YARGITAY KARARI
DAİRE : 21. Ceza Dairesi
ESAS NO : 2015/10424
KARAR NO : 2017/1399
KARAR TARİHİ : 20.03.2017
MAHKEMESİ :Asliye Ceza Mahkemesi
SUÇ : Resmi Belgede Sahtecilik, Resmi Belgenin Düzenlenmesinde Yalan Beyan
HÜKÜM : Mahkumiyet
1-Sanıklardan … hakkında “resmi belgede sahtecilik” suçundan kurulan mahkumiyet hükmüne yönelik temyiz itirazlarının incelenmesinde;
Yapılan yargılamaya, toplanıp karar yerinde gösterilen delillere, mahkemenin soruşturma neticelerine uygun şekilde oluşan inanç ve takdirine, incelenen dosya içeriğine göre verilen hükümde başka bir isabetsizlik bulunmadığından sanığın yerinde görülmeyen sair temyiz itirazlarının reddiyle;
T.C. Anayasa Mahkemesi’nin, TCK’nın 53. maddesine ilişkin olan, 2014/140 Esas ve 2015/85 Karar sayılı iptal kararının 24.11.2015 gün ve 29542 sayılı Resmi Gazete’de yayımlanmış olmasından kaynaklanan zorunluluk bulunması,
Bozmayı gerektirmiş ise de, yeniden duruşma yapılmasını gerektirmeyen bu hususun 5320 sayılı Yasanın 8/1. maddesi gereğince uygulanması gereken 1412 sayılı CMUK’nun 322. maddesi uyarınca düzeltilmesi mümkün bulunduğundan, hüküm fıkrasındaki TCK’nun 53. maddesinin uygulanmasına ilişkin olan bölümün hükümden çıkartılması ile yerine “TCK’nun 53. maddesinin Anayasa Mahkemesi’nin 2014/140 Esas ve 2015/85 Karar sayılı iptal kararı da gözetilmek suretiyle uygulanmasına’ ibaresi eklenmek suretiyle, sair yönleri usul ve yasaya uygun bulunan hükmün DÜZELTİLEREK ONANMASINA,
2-Sanıklardan … hakkında “resmi belgenin düzenlenmesinde yalan beyan” suçundan kurulan mahkumiyet hükmüne yönelik temyiz itirazlarının incelenmesinde ise;
TCK’nun 206. maddesindeki “resmi belgenin düzenlenmesinde yalan beyanda bulunmak” suçunun oluşabilmesi için, sanığın açıklamaları üzerine oluşturulan resmi belgenin, bu beyanın doğruluğunu ispat edici bir güce sahip olması gereklidir.
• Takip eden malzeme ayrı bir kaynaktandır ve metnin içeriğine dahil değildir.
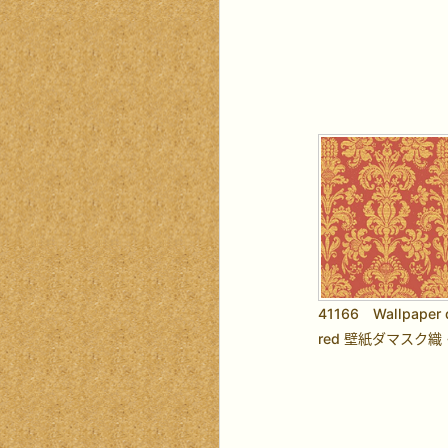
41166 Wallpaper 
red 壁紙ダマスク織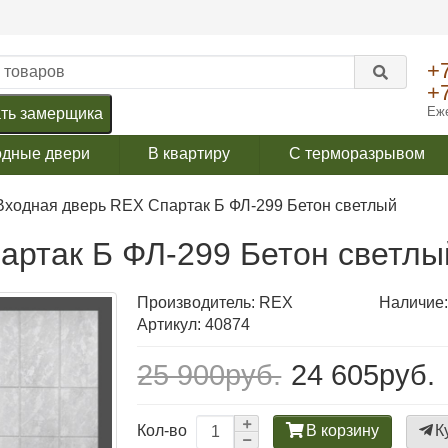
+
+
Еже
ть замерщика
одные двери
В квартиру
С терморазрывом
Входная дверь REX Спартак Б ФЛ-299 Бетон светлый
артак Б ФЛ-299 Бетон светлы
Производитель:
REX
Наличие:
Артикул: 40874
25 900руб.
24 605руб.
В корзину
К
Кол-во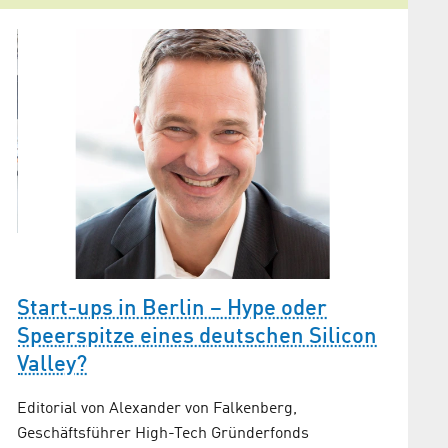
Start-ups in Berlin – Hype oder
Gründ
of
Speerspitze eines deutschen Silicon
Der neue
Valley?
Jungunt
Editorial von Alexander von Falkenberg,
Geschäftsführer High-Tech Gründerfonds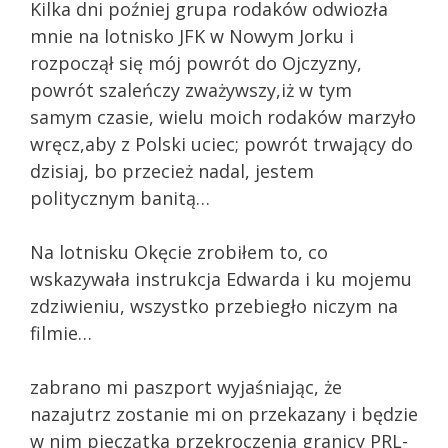
Kilka dni poźniej grupa rodaków odwiozła
mnie na lotnisko JFK w Nowym Jorku i
rozpoczął się mój powrót do Ojczyzny,
powrót szaleńczy zważywszy,iż w tym
samym czasie, wielu moich rodaków marzyło
wręcz,aby z Polski uciec; powrót trwający do
dzisiaj, bo przecież nadal, jestem
politycznym banitą…
Na lotnisku Okęcie zrobiłem to, co
wskazywała instrukcja Edwarda i ku mojemu
zdziwieniu, wszystko przebiegło niczym na
filmie…
zabrano mi paszport wyjaśniając, że
nazajutrz zostanie mi on przekazany i będzie
w nim pieczątka przekroczenia granicy PRL-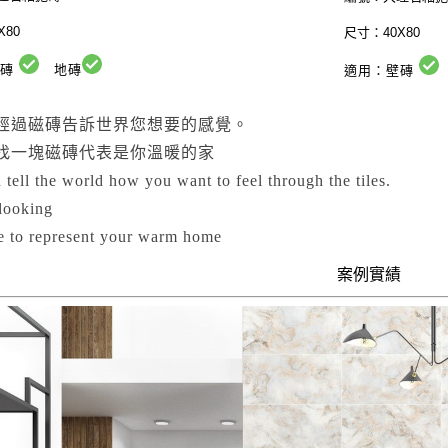
X80
尺寸：40X80
壁磚
地磚
適用：壁磚
經過磁磚告訴世界您想要的感覺。
找一塊磁磚代表是你溫暖的家
 tell the world how you want to feel through the tiles.
looking
ile to represent your warm home
案例實績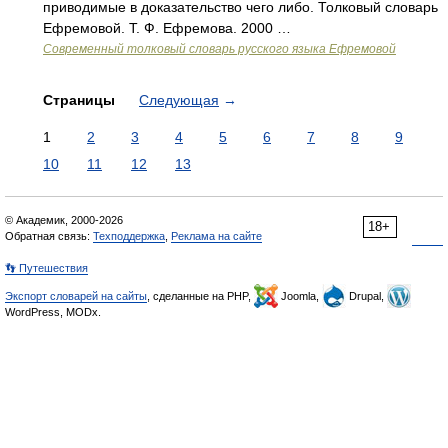
приводимые в доказательство чего либо. Толковый словарь
Ефремовой. Т. Ф. Ефремова. 2000 …
Современный толковый словарь русского языка Ефремовой
Страницы
Следующая
→
1
2
3
4
5
6
7
8
9
10
11
12
13
© Академик, 2000-2026
18+
Обратная связь:
Техподдержка
,
Реклама на сайте
👣 Путешествия
Экспорт словарей на сайты
, сделанные на PHP,
Joomla,
Drupal,
WordPress, MODx.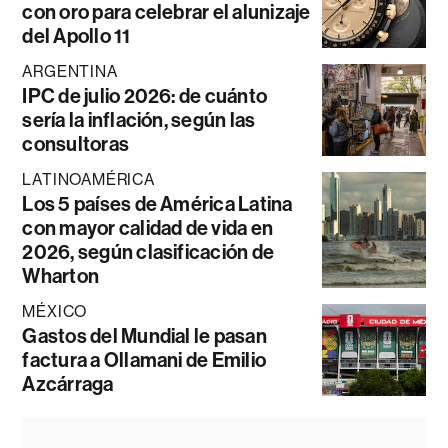
con oro para celebrar el alunizaje
del Apollo 11
ARGENTINA
IPC de julio 2026: de cuánto
sería la inflación, según las
consultoras
LATINOAMÉRICA
Los 5 países de América Latina
con mayor calidad de vida en
2026, según clasificación de
Wharton
MÉXICO
Gastos del Mundial le pasan
factura a Ollamani de Emilio
Azcárraga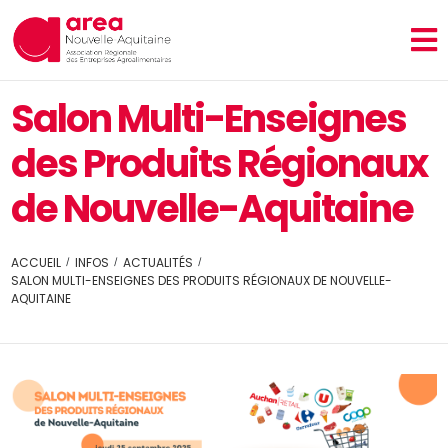
Salon Multi-Enseignes
des Produits Régionaux
de Nouvelle-Aquitaine
ACCUEIL
INFOS
ACTUALITÉS
SALON MULTI-ENSEIGNES DES PRODUITS RÉGIONAUX DE NOUVELLE-
AQUITAINE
Beyanı alan memur bu beyanın doğruluğunu araştırıp tahkik etmek ve daha sonra edindiği kanaate göre resmi belgeyi düzenlemek durumunda ise, bir başka ifade ile resmi belge sadece sanığın beyanına göre değil de memur tarafından yapılacak inceleme sonucuna göre meydana getirilmekte ise maddede tanımlanan suç oluşmayacaktır.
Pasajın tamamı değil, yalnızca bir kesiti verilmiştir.